On se souvient toujours de la première pièce. Le premier élément qu’on a placé. Les inaugurations de bâtiments se font en fanfare sur la première pierre. Personne ne vient voir ce qui se passe quand les ouvriers en sont au troisième étage à installer des milieux de fenêtres. Personne ne se souvient des éléments microscopiques de sa maquette d’avion, ceux qui allaient à l’intérieur et qu’on ne voit même plus. On se rappelle le commencement.

Une victime de violences conjugales se souvient toujours de la première fois. La première fois où elle s’est dit « Wow, c’est bizarre. » Une première dispute, bizarre, pour une raison bizarre, dans un lieu bizarre, sur un ton bizarre. Est-ce qu’on quitte quelqu’un qu’on aime parce qu’une dispute est bizarre ? Non, ce n’est pas suffisant. On avance avec, on fait une concession, c’est le principe du couple. Sur le premier élément, tordu, on en pose un deuxième, joli, coloré.

La première fois où elle a été gênée par ses propos, devant ses amis, sa famille, ses collègues. Elle lui en a parlé ensuite, il a reconnu que c’était déplacé, ça arrive à tout le monde, discussion de couple. On monte les éléments les uns sur les autres.

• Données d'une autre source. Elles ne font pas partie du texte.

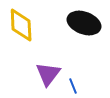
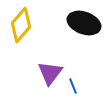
yellow diamond: rotated 44 degrees clockwise
purple triangle: moved 2 px right, 1 px up
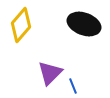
black ellipse: moved 1 px down
purple triangle: rotated 8 degrees clockwise
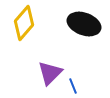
yellow diamond: moved 3 px right, 2 px up
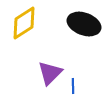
yellow diamond: rotated 16 degrees clockwise
blue line: rotated 21 degrees clockwise
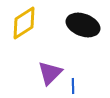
black ellipse: moved 1 px left, 1 px down
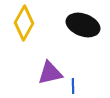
yellow diamond: rotated 28 degrees counterclockwise
purple triangle: rotated 32 degrees clockwise
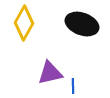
black ellipse: moved 1 px left, 1 px up
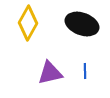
yellow diamond: moved 4 px right
blue line: moved 12 px right, 15 px up
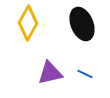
black ellipse: rotated 48 degrees clockwise
blue line: moved 3 px down; rotated 63 degrees counterclockwise
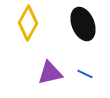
black ellipse: moved 1 px right
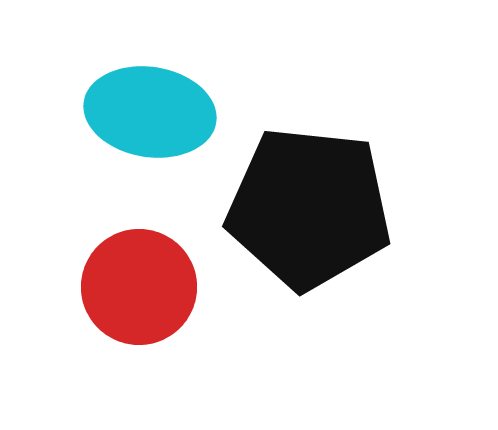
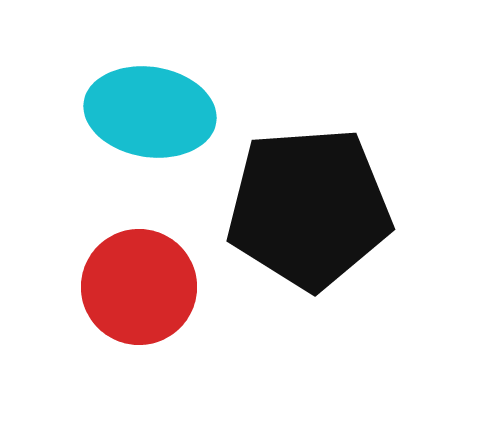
black pentagon: rotated 10 degrees counterclockwise
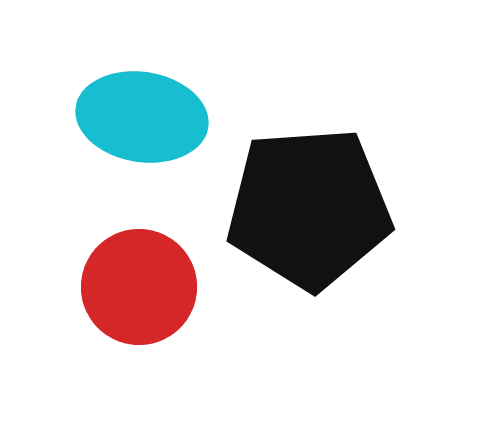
cyan ellipse: moved 8 px left, 5 px down
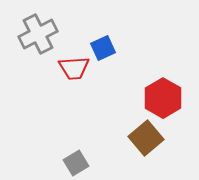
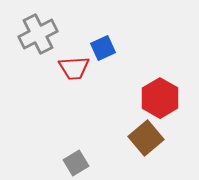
red hexagon: moved 3 px left
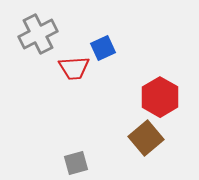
red hexagon: moved 1 px up
gray square: rotated 15 degrees clockwise
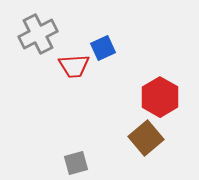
red trapezoid: moved 2 px up
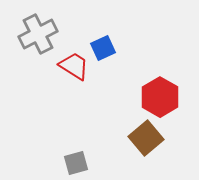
red trapezoid: rotated 144 degrees counterclockwise
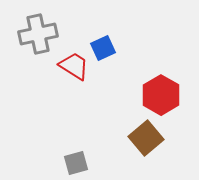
gray cross: rotated 15 degrees clockwise
red hexagon: moved 1 px right, 2 px up
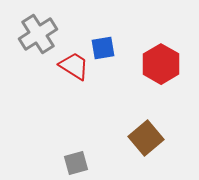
gray cross: rotated 21 degrees counterclockwise
blue square: rotated 15 degrees clockwise
red hexagon: moved 31 px up
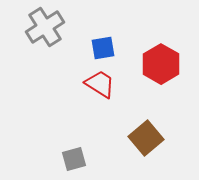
gray cross: moved 7 px right, 7 px up
red trapezoid: moved 26 px right, 18 px down
gray square: moved 2 px left, 4 px up
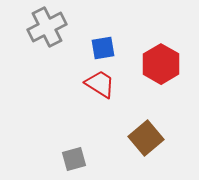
gray cross: moved 2 px right; rotated 6 degrees clockwise
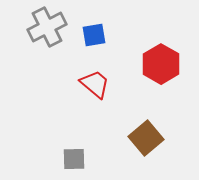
blue square: moved 9 px left, 13 px up
red trapezoid: moved 5 px left; rotated 8 degrees clockwise
gray square: rotated 15 degrees clockwise
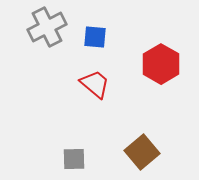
blue square: moved 1 px right, 2 px down; rotated 15 degrees clockwise
brown square: moved 4 px left, 14 px down
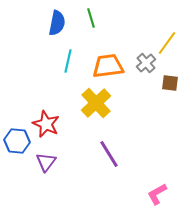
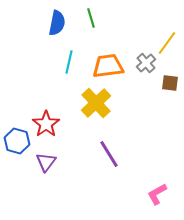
cyan line: moved 1 px right, 1 px down
red star: rotated 12 degrees clockwise
blue hexagon: rotated 10 degrees clockwise
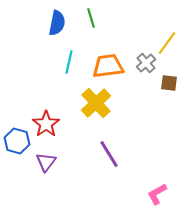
brown square: moved 1 px left
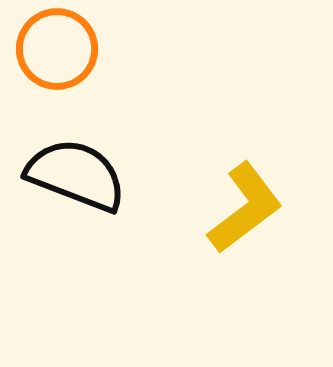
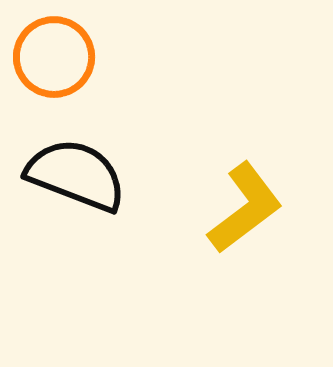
orange circle: moved 3 px left, 8 px down
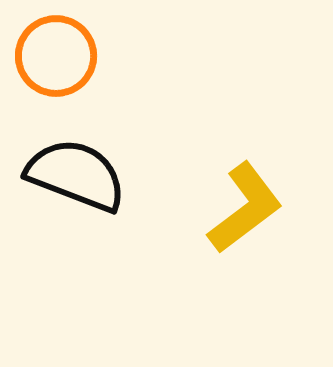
orange circle: moved 2 px right, 1 px up
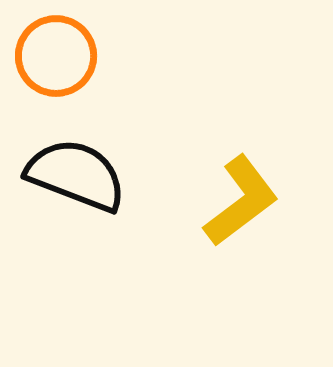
yellow L-shape: moved 4 px left, 7 px up
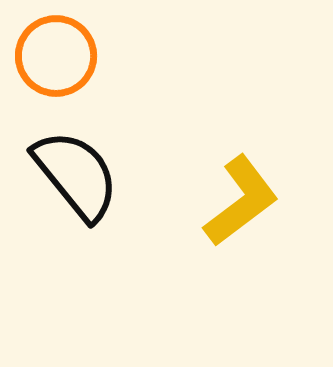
black semicircle: rotated 30 degrees clockwise
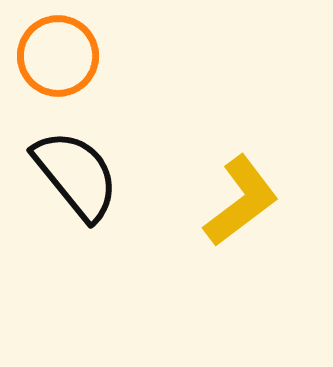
orange circle: moved 2 px right
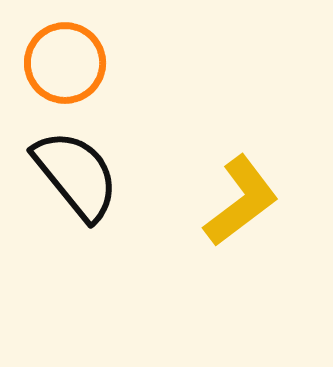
orange circle: moved 7 px right, 7 px down
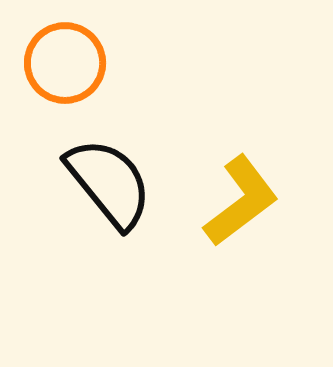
black semicircle: moved 33 px right, 8 px down
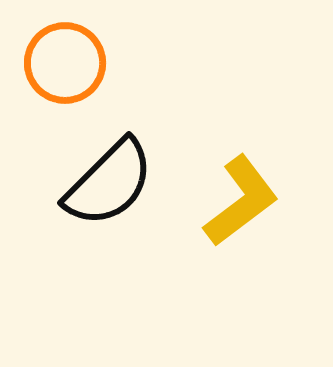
black semicircle: rotated 84 degrees clockwise
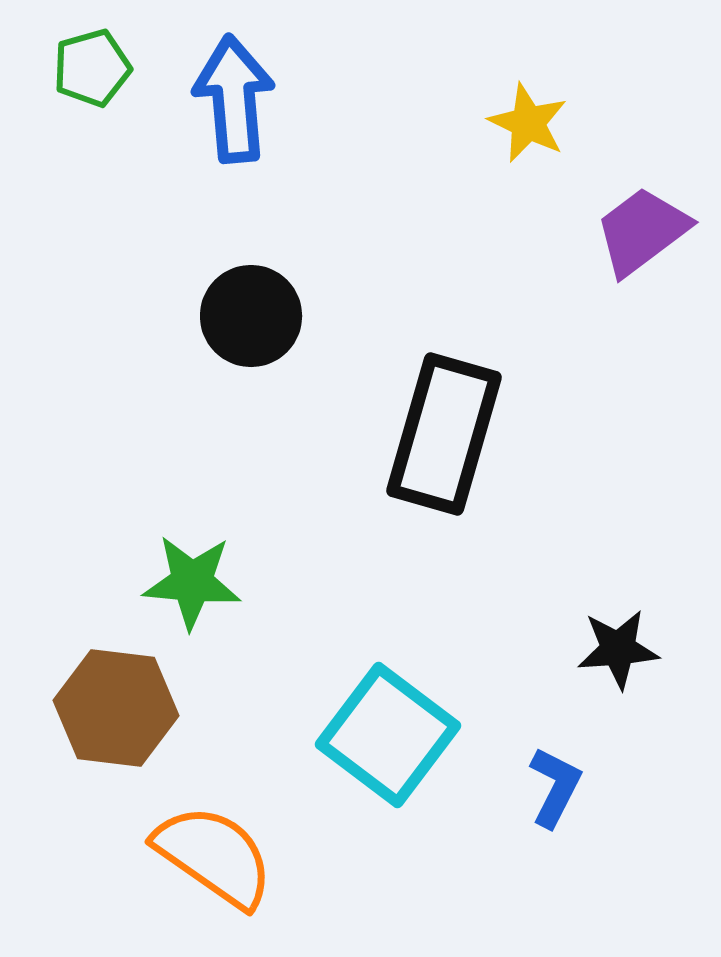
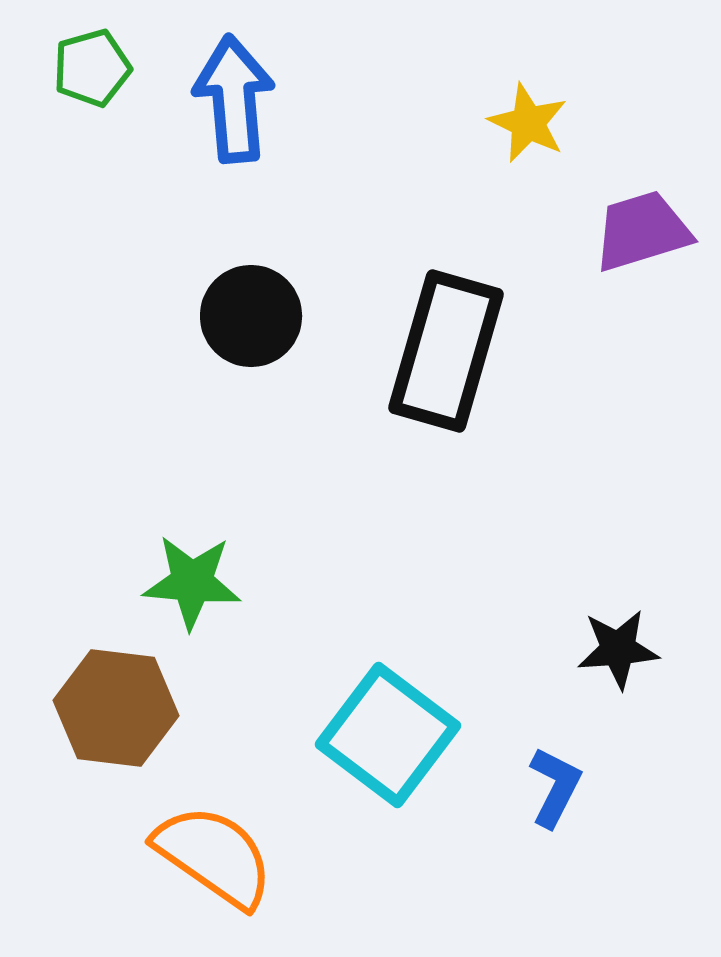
purple trapezoid: rotated 20 degrees clockwise
black rectangle: moved 2 px right, 83 px up
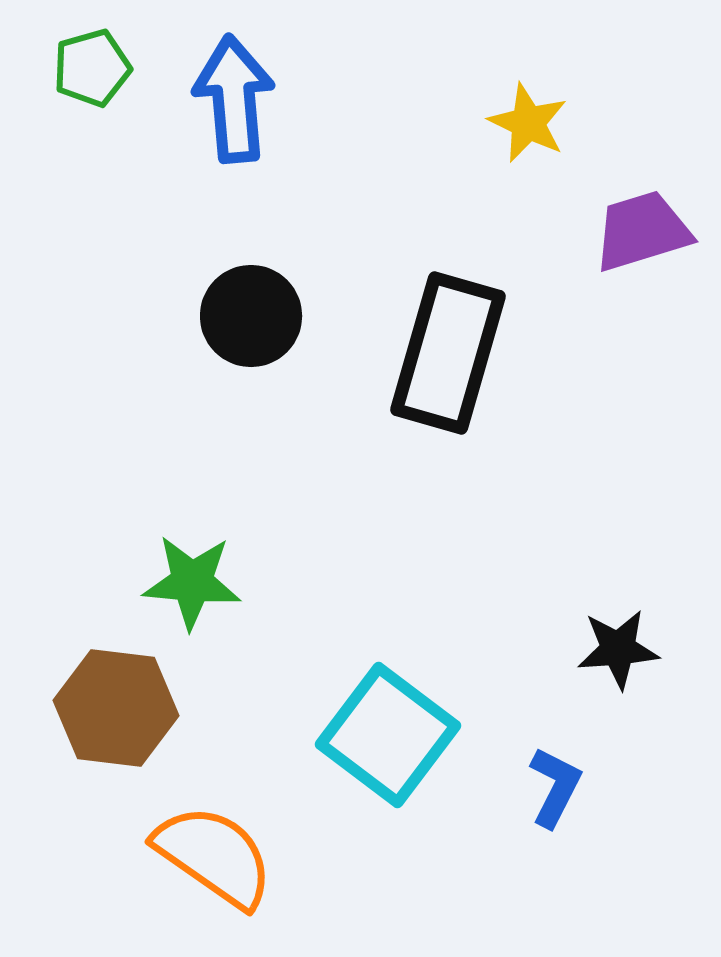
black rectangle: moved 2 px right, 2 px down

Le temps passe, éléments stables, éléments moins stables, l’ensemble monte. « Y a des hauts et des bas », c’est le principe du couple. Il y a surtout des moments forts. Il la place au-dessus de tout et de tout le monde, il lui dit des choses qu’elle n’a jamais entendues, qu’elle a besoin d’entendre, qu’il a besoin de dire ; elle est son unique amour, il ne vit que pour elle, elle est irremplaçable, il sera toujours là pour elle, s’opposera à quiconque lui voudra du mal, la défend envers et contre tout. Elle l’aime tout autant, elle seule sait qu’il est fragile malgré les apparences. Dans leur bulle, ils ressentent ce qu’ils avaient toujours eu besoin de ressentir. Sur les fragilités antérieures de l’un et de l’autre, le ciment prend, solide. Il coule sur les premières bases et amalgame l’ensemble dans un bloc compact. Impossible désormais de discerner quelle pièce provenait d’elle et laquelle venait de lui ; il n’y a que des éléments uniformes bétonnés. Les prochains seront préalablement trempés dans l’enduit « couple » avant même d’être mis en place.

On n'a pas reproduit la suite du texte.